* Required work
Provide the count of lines below that include the word "contributors", without any accompanying remarks.

* Task input
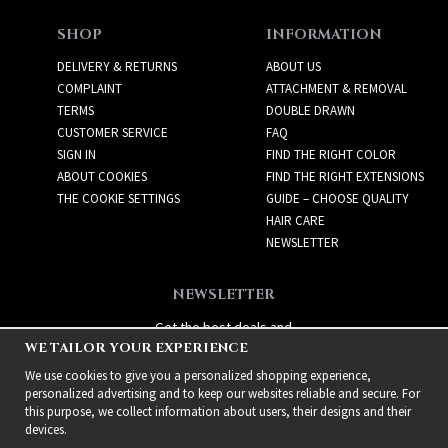
SHOP
INFORMATION
DELIVERY & RETURNS
ABOUT US
COMPLAINT
ATTACHMENT & REMOVAL
TERMS
DOUBLE DRAWN
CUSTOMER SERVICE
FAQ
SIGN IN
FIND THE RIGHT COLOR
ABOUT COOKIES
FIND THE RIGHT EXTENSIONS
THE COOKIE SETTINGS
GUIDE – CHOOSE QUALITY
HAIR CARE
NEWSLETTER
NEWSLETTER
Get the best deals and
WE TAILOR YOUR EXPERIENCE
exciting new products!
We use cookies to give you a personalized shopping experience,
personalized advertising and to keep our websites reliable and secure. For
this purpose, we collect information about users, their designs and their
devices.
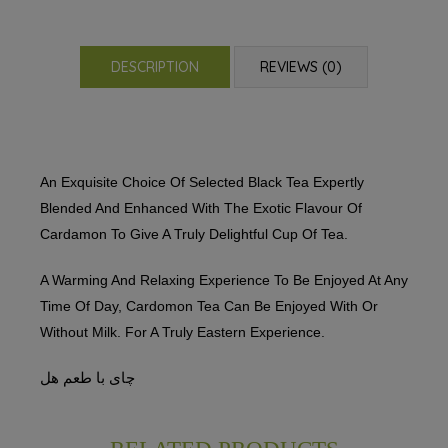
DESCRIPTION
REVIEWS (0)
An Exquisite Choice Of Selected Black Tea Expertly
Blended And Enhanced With The Exotic Flavour Of
Cardamon To Give A Truly Delightful Cup Of Tea.
A Warming And Relaxing Experience To Be Enjoyed At Any
Time Of Day, Cardomon Tea Can Be Enjoyed With Or
Without Milk. For A Truly Eastern Experience.
چای با طعم هل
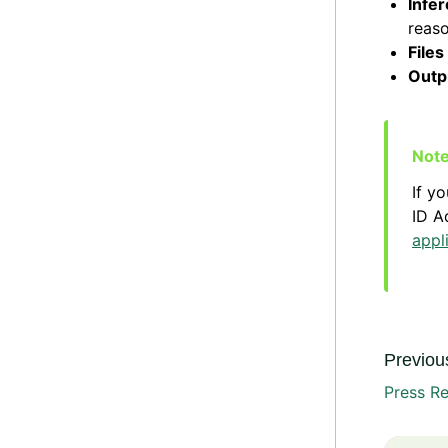
Infer
reaso
Files
Outp
If y
ID A
appl
Previous
Press Re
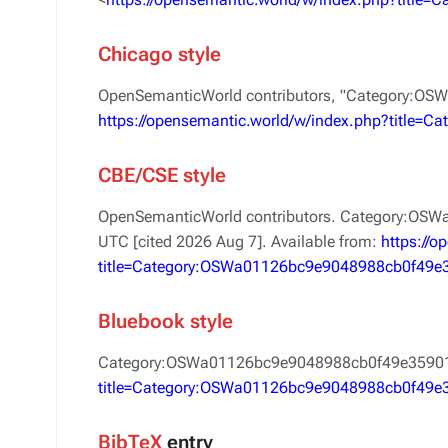
Chicago style
OpenSemanticWorld contributors, "Category:O
https://opensemantic.world/w/index.php?title
CBE/CSE style
OpenSemanticWorld contributors. Category:OSW
UTC [cited 2026 Aug 7]. Available from:
https://
title=Category:OSWa01126bc9e9048988cb0f49e
Bluebook style
Category:OSWa01126bc9e9048988cb0f49e3590
title=Category:OSWa01126bc9e9048988cb0f49e
BibTeX
entry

* Reply to the exercise
2